The human papillomavirus (HPV) refers to a group of viruses transmitted through sexual contact. Some types of HPV cause various kinds of cancer, including mouth, anus, and cervical cancer.

According to data from the Centres for Disease Control and Prevention (CDC), around 1 in 4 people in the United States are infected with HPV.

Although treatments for HPV-related conditions do exist, they either target non-cancerous outcomes (such as genital warts) or they focus on the prevention of cancer through screening of abnormal cell activity.

Treatments for cancers caused by HPV include surgical interventions and chemotherapy, but at present, none of the options specifically address the viral source.

Researchers from Georgetown University Medical Center in Washington, D.C., have now identified the mechanism that promotes the survival of cancerous cells due to HPV.

The study, which was led by Dr. Xuefeng Liu, describes a molecular apparatus that renders cancer cells “immortal.” Understanding how this apparatus works may lead to better targeted treatments in the future, the researcher suggests.

“There is no targeted treatment now for these cancers since German virologist Harald zur Hausen, Ph.D., discovered in 1983 that HPV can cause cervical cancer,” says Dr. Liu.

“Recently,” he adds, “the numbers of HPV-linked head and neck cancers have increased in the U.S. Now we have a chance to develop and test a very specific, potentially less toxic way to stop these cancers.”

The researchers’ findings are published in the journal Oncotarget.

Previous research conducted by Dr. Liu and his team uncovered the role of an HPV oncoprotein – a protein encoded by an oncogene, or gene that may cause cancer – called E6, in supporting cancer tumors.

The researchers noted that HPV E6 interferes with a tumor suppressor protein called p53, increasing telomerase activity in cancer cells.

Telomerase is an enzyme that plays a role in cell survival and death. In normal cells, telomerase is usually not active, meaning that those cells eventually die.

In cancer cells, telomerase is present in high quantities. When it is “switched on” and becomes active, it prolongs the life of these infected cells, meaning that they cannot die naturally.

By interfering with p53, HPV E6 boosts telomerase activity in cancer cells, prolonging their survival rate and thus supporting tumor growth.

In the study, Dr. Liu and colleagues uncovered another key interaction. HPV E6, they noted, also influences a protein called myc – encoded by the Myc gene – which plays a role in cell death, or apoptosis, and in the regulation of cell division.

The researchers found that telomerase activity in cancer cells is boosted when E6 molecules bond with myc molecules.

What this suggests is that, by designing a molecule that could interfere with E6-myc interaction, researchers might be able to prevent the increased telomere activity in cancer cells, thus making them more likely to undergo cell death.

Dr.
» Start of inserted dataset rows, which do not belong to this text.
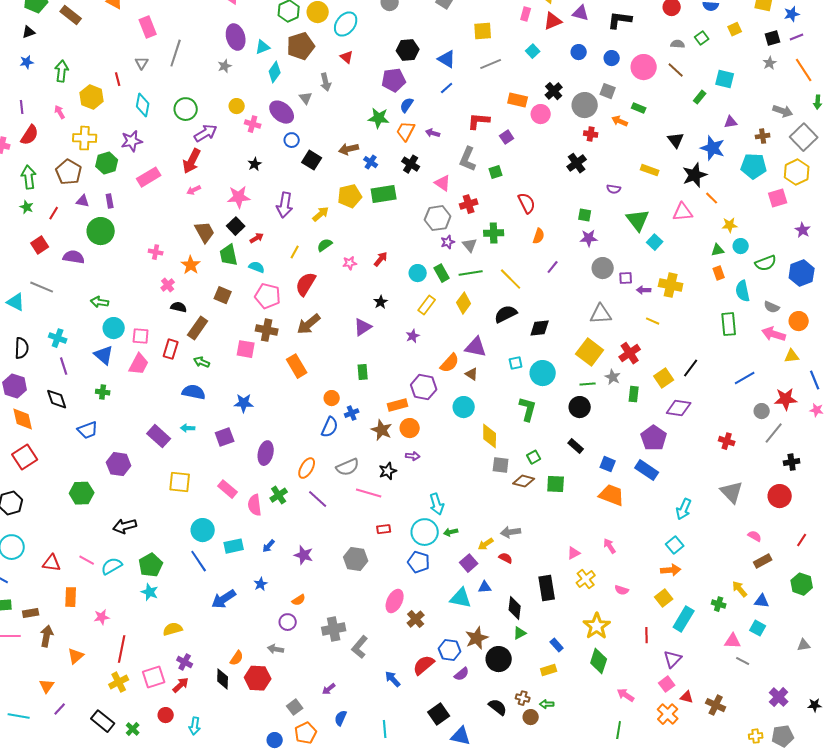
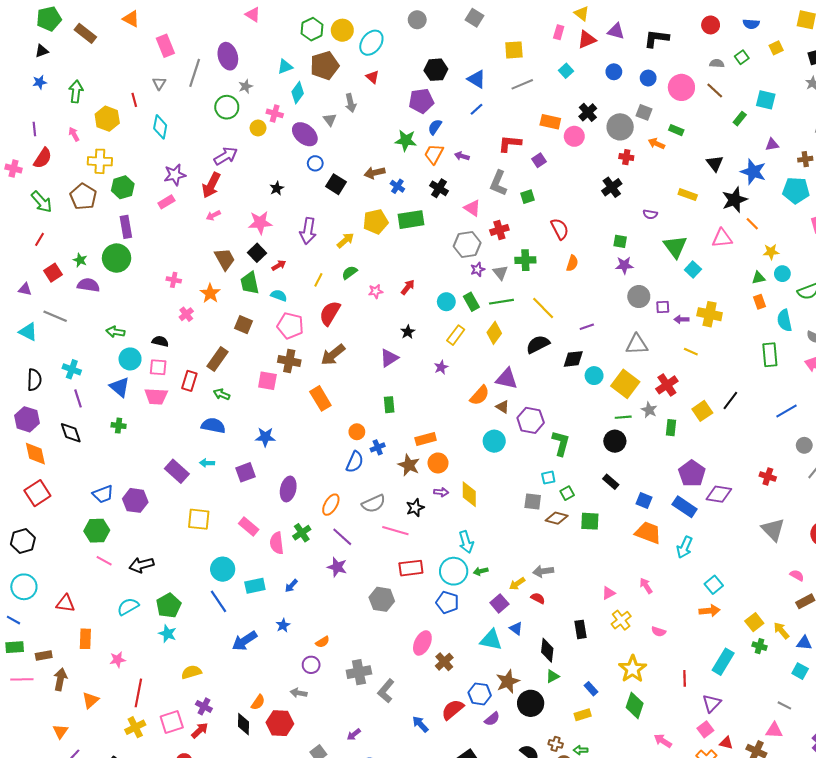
purple ellipse: (236, 37) -> (228, 56), moved
green circle: (186, 109) -> (227, 107), moved
pink cross: (253, 124) -> (275, 113), moved
purple star: (132, 141) -> (175, 175), moved
green arrow: (29, 177) -> (42, 202), turned 145
pink rectangle: (149, 177) -> (166, 202), size x0.7
purple triangle: (83, 201) -> (25, 289), moved
purple rectangle: (110, 201) -> (126, 227), size x1.5
green star: (27, 207) -> (80, 260), moved
red line: (54, 213) -> (40, 239), moved
purple line: (553, 267) -> (587, 327), moved, turned 32
black semicircle: (179, 307) -> (160, 341), moved
cyan square: (516, 363) -> (548, 478), moved
pink trapezoid: (139, 364) -> (156, 396), turned 65
cyan circle: (543, 373) -> (594, 376), moved, size x0.7
purple hexagon: (424, 387) -> (531, 420), moved
purple diamond: (679, 408) -> (719, 494), moved
blue trapezoid: (88, 430) -> (103, 494), moved
yellow diamond: (490, 436) -> (469, 494), moved
cyan arrow: (684, 509) -> (685, 547), moved
red rectangle: (384, 529) -> (411, 568), size x1.6
purple star: (304, 555) -> (337, 567), moved
pink line: (87, 560) -> (104, 561), moved
blue triangle: (485, 587) -> (516, 628), turned 40
black rectangle: (547, 588) -> (581, 629), size x0.7
yellow square: (664, 598) -> (754, 622), moved
pink triangle: (733, 641) -> (774, 730), moved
Liu explains that the new molecule might bind to E6 instead of myc, or vice versa, thus blocking any interaction between the two.

This small molecule would not be toxic to all normal cells or, importantly, to master stem cells, because myc would not be affected. It could be a unique treatment, targeted specifically to HPV cancers.”

Dr. Xuefeng Liu

Currently, Dr. Liu and other researchers from Georgetown University are already experimenting with a way of interfering with the mechanism that allows HPV to support cancerous tumor growth.